A TV anchor pointed out many employers privately admitting they think twice before hiring women because , as per them, they have to be ‘extra sensitive’, give more leaves, more perks, and face the risk of complaints, adding that policies designed to protect women sometimes end up hurting their employment prospects. Another lady who runs a finishing-school-cum-alternative-MBA exclusively for women graduates, revealed that her 10-year-old institution has achieved an astonishing 95% workforce retention rate among its alumni.
She recalled her realization that women are more educated but less employed. The missing piece, she mentioned, was not academic knowledge but the soft skills, mindset and networks that help them stay and rise in the workplace. She stressed her famous hashtag campaign #DontQuit – urging women not to be the first to leave the workforce during family crises. A female advocate offered a blunt counter-view: not to forget that gender pay parity was still a “myth”. She recalled that one can get committed, loyal employees who give 110% at two-thirds the cost and termed it as the “unfortunate economic reason” many organizations still want women. She acknowledged, however, that implementation of POSH (Prevention of Sexual Harassment) committees and other safeguards has vastly improved compared to two decades ago, even if gaps remain.

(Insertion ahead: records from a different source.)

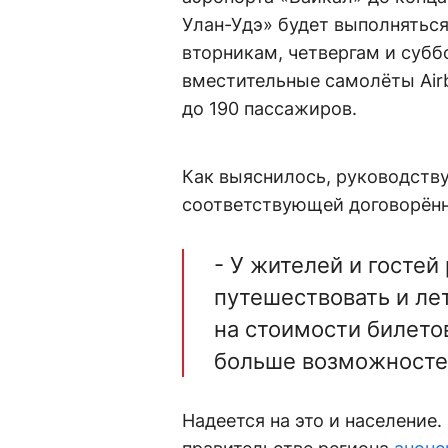
Улан-Удэ» будет выполняться
вторникам, четвергам и субб
вместительные самолёты Аirb
до 190 пассажиров.
Как выяснилось, руководству
соответствующей договорённ
- У жителей и госте
путешествовать и лет
на стоимости билетов
больше возможносте
Надеется на это и население.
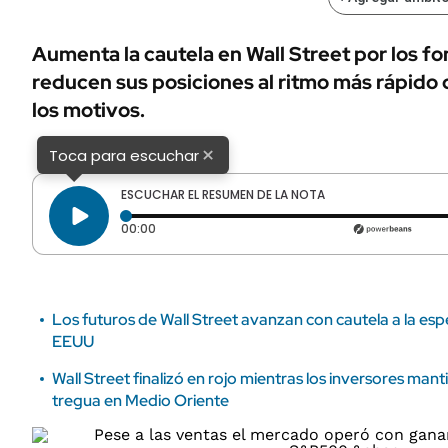
ÁMBITO DEBATE
Municipios
MEDIAKIT AMBITO DEBATE
Aumenta la cautela en Wall Street por los f
URUGUAY
reducen sus posiciones al ritmo más rápido 
los motivos.
×
Toca para escuchar
ESCUCHAR EL RESUMEN DE LA NOTA
Tiempo transcurrido: 0 segundos
00:00
Los futuros de Wall Street avanzan con cautela a la es
EEUU
Wall Street finalizó en rojo mientras los inversores mant
tregua en Medio Oriente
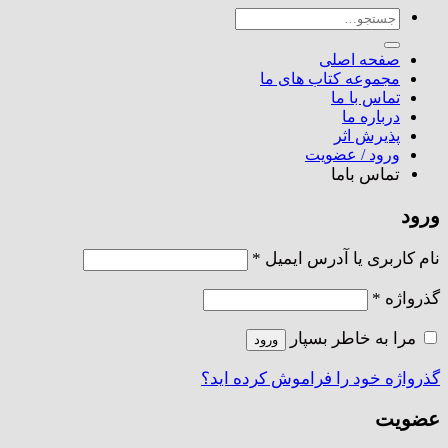
جستجو
برای:
صفحه اصلی
مجموعه کتاب های ما
تماس با ما
درباره ما
پذیرش اثر
ورود / عضویت
تماس باما
ورود
الزامی
نام کاربری یا آدرس ایمیل
*
الزامی
گذرواژه
*
مرا به خاطر بسپار
ورود
گذرواژه خود را فراموش کرده اید؟
عضویت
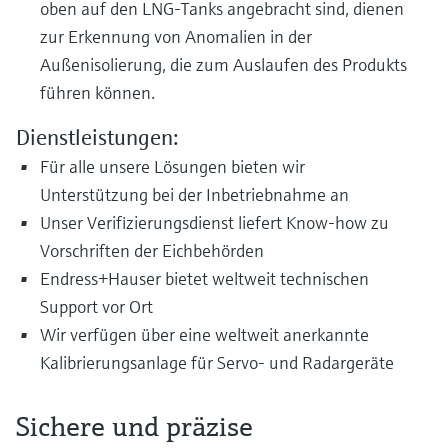
oben auf den LNG-Tanks angebracht sind, dienen
zur Erkennung von Anomalien in der
Außenisolierung, die zum Auslaufen des Produkts
führen können.
Dienstleistungen:
Für alle unsere Lösungen bieten wir
Unterstützung bei der Inbetriebnahme an
Unser Verifizierungsdienst liefert Know-how zu
Vorschriften der Eichbehörden
Endress+Hauser bietet weltweit technischen
Support vor Ort
Wir verfügen über eine weltweit anerkannte
Kalibrierungsanlage für Servo- und Radargeräte
Sichere und präzise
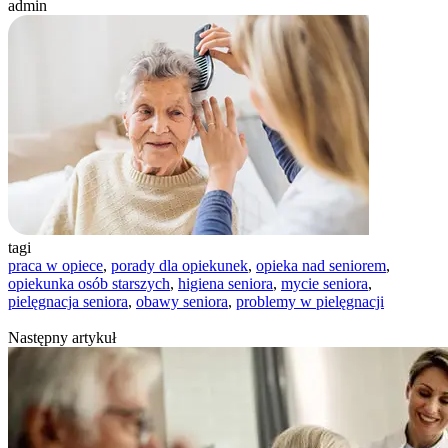
admin
tagi
praca w opiece
,
porady dla opiekunek
,
opieka nad seniorem
,
opiekunka osób starszych
,
higiena seniora
,
mycie seniora
,
pielęgnacja seniora
,
obawy seniora
,
problemy w pielęgnacji
Następny artykuł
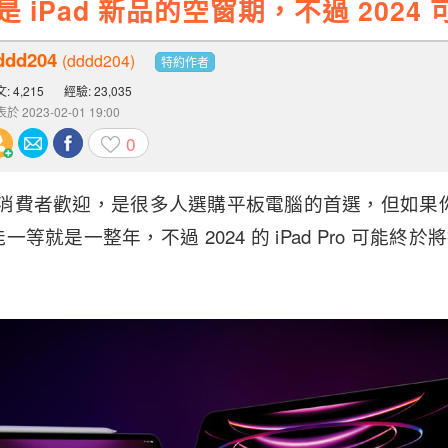
能是 iPad 新品的空窗期，不過 202
ddd204
(dddd204)
特約作者
: 4,215
經驗: 23,035
於 2023-02-01 19:00
0
相當受消費者歡迎，是很多人選購平板電腦的首選，但如
等就是一整年，不過 2024 的 iPad Pro 可能終於將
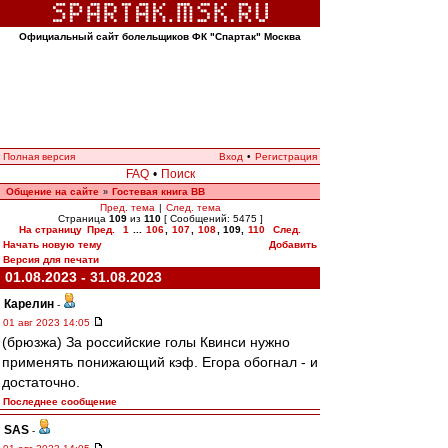
Официальный сайт болельщиков ФК "Спартак" Москва
Полная версия
Вход
•
Регистрация
FAQ
•
Поиск
Общение на сайте
Гостевая книга ВВ
»
Пред. тема
|
След. тема
Страница
109
из
110
[ Сообщений: 5475 ]
На страницу
Пред.
1
...
106
,
107
,
108
,
109
,
110
След.
Начать новую тему
Добавить
Версия для печати
01.08.2023 - 31.08.2023
Карелин
-
01 авг 2023 14:05
(брюзжа) За российские голы Квинси нужно
применять понижающий кэф. Егора обогнал - и
достаточно.
Последнее сообщение
SAS
-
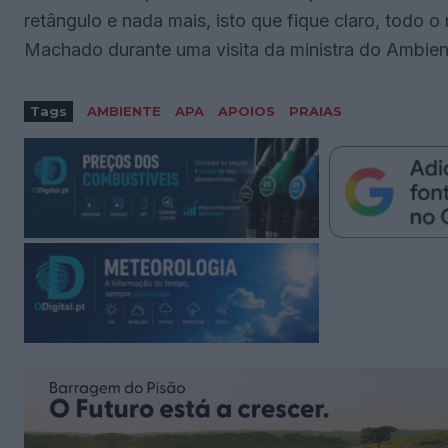
retângulo e nada mais, isto que fique claro, todo o 
Machado durante uma visita da ministra do Ambiente
Tags
AMBIENTE
APA
APOIOS
PRAIAS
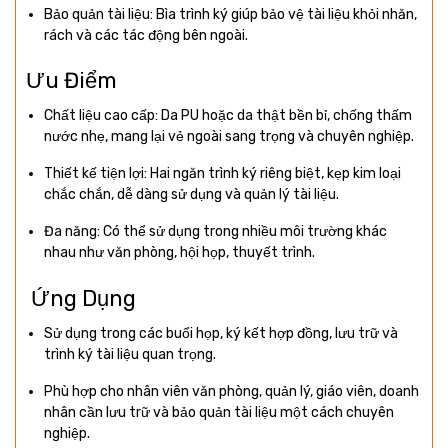
Bảo quản tài liệu: Bìa trình ký giúp bảo vệ tài liệu khỏi nhăn,
rách và các tác động bên ngoài.
Ưu Điểm
Chất liệu cao cấp: Da PU hoặc da thật bền bỉ, chống thấm
nước nhẹ, mang lại vẻ ngoài sang trọng và chuyên nghiệp.
Thiết kế tiện lợi: Hai ngăn trình ký riêng biệt, kẹp kim loại
chắc chắn, dễ dàng sử dụng và quản lý tài liệu.
Đa năng: Có thể sử dụng trong nhiều môi trường khác
nhau như văn phòng, hội họp, thuyết trình.
Ứng Dụng
Sử dụng trong các buổi họp, ký kết hợp đồng, lưu trữ và
trình ký tài liệu quan trọng.
Phù hợp cho nhân viên văn phòng, quản lý, giáo viên, doanh
nhân cần lưu trữ và bảo quản tài liệu một cách chuyên
nghiệp.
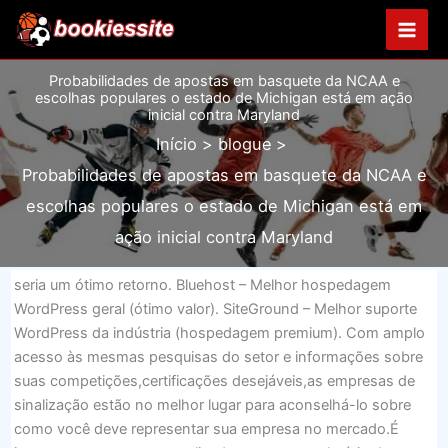
Ir
para
o
Probabilidades de apostas em basquete da NCAA e
conteúdo
escolhas populares o estado de Michigan está em ação
inicial contra Maryland
Início
blogue
Probabilidades de apostas em basquete da NCAA e
escolhas populares o estado de Michigan está em
ação inicial contra Maryland
seria um ótimo retorno. Bluehost – Melhor hospedagem
WordPress geral (ótimo valor). SiteGround – Melhor suporte
WordPress da indústria (hospedagem premium). Com amplo
acesso às mesmas pesquisas do setor e informações sobre
suas competições,certificações desejáveis,as empresas de
sinalização estão no melhor lugar para aconselhá-lo sobre
como você deve representar sua empresa no mercado.É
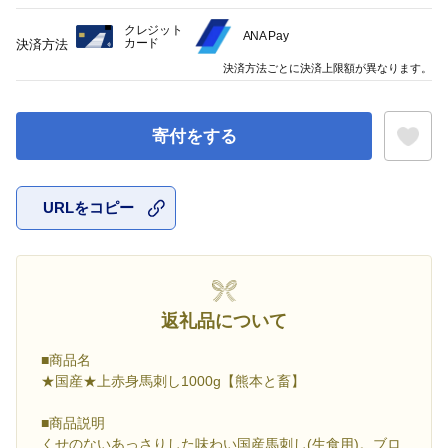
クレジット
ANA Pay
カード
決済方法
決済方法ごとに決済上限額が異なります。
寄付をする
URLをコピー
お気に入
返礼品について
■商品名
★国産★上赤身馬刺し1000g【熊本と畜】
■商品説明
くせのないあっさりした味わい国産馬刺し(生食用)。ブロ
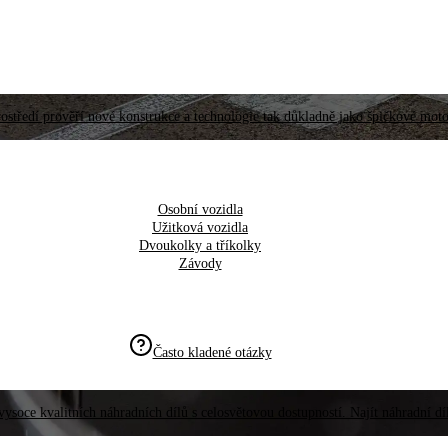
ostředí prověří nové konstrukce a technologie tak důkladně jako špičkové moto
Osobní vozidla
Užitková vozidla
Dvoukolky a tříkolky
Závody
Často kladené otázky
vysoce kvalitních náhradních dílů s celosvětovou dostupností. Najít náhradní d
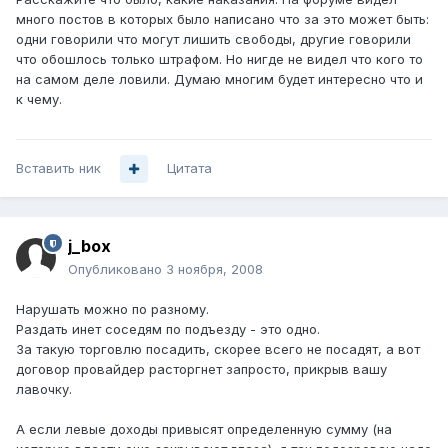
много постов в которых было написано что за это может быть:
одни говорили что могут лишить свободы, другие говорили
что обошлось только штрафом. Но нигде не видел что кого то
на самом деле ловили. Думаю многим будет интересно что и
к чему.
Вставить ник
Цитата
j_box
Опубликовано
3 ноября, 2008
Нарушать можно по разному.
Раздать инет соседям по подъезду - это одно.
За такую торговлю посадить, скорее всего не посадят, а вот
договор провайдер расторгнет запросто, прикрыв вашу
лавочку.
А если левые доходы привысят определенную сумму (на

The sharpest criticism came for India’s much-celebrated 26-week paid maternity leave, fully funded by the employer with almost no government or insurance support. The founder of the finishing school pointed out that in countries where long maternity leave actually works, the cost is shared between employer, state and insurer. “In India the entire burden falls on the employer. In mid- and small-sized firms – where most jobs are created – this is simply unaffordable,” she said.
She cited anecdotal data and surveys showing that interview calls for women have dropped by nearly 25% since the 2017 amendment extending maternity leave from 12 to 26 weeks. Start-ups that genuinely want to hire more women are now forced to think twice because they literally cannot afford to keep paying full salary when 50–60% of their young female workforce may go on six-month leave in a single year, she added.
A recurring theme was the need to move from women-centric policies to gender-neutral, family-centric ones. A female lawyer cited former US President Barack Obama’s shift in narrative from “working women” to “working families”. Panellists agreed that paternity leave, parental leave, elder-care leave, flexible hours and remote-working options should be available to all employees, not branded as “women’s benefits”.
Another young college lecturer, representing the younger generation, said today’s women are tech-savvy, trained in self-defence, and unwilling to play victim. “We don’t want special treatment except where biology demands it. We want the same starting line, not constant hand-holding afterwards. When asked what one policy change her generation would demand, the lecturer replied instantly: “Structured mentorship – not just in offices but across life stages.”
She opined that many grey areas around workplace behaviour and even sexual-harassment complaints would disappear if seniors and juniors, men and women, could speak openly and regularly without fear. The founder of the grooming school raised the often-ignored issue of transgender and intersex individuals who identify as women. She recalled that they are navigating workplaces with even less societal understanding and made it clear that others have a responsibility to pull them up too.
The consensus: India cannot afford to keep half its educated population under-employed. The policies are a start, but unless the care economy is restructured and the financial burden shared, the backlash against women in the workforce will only grow.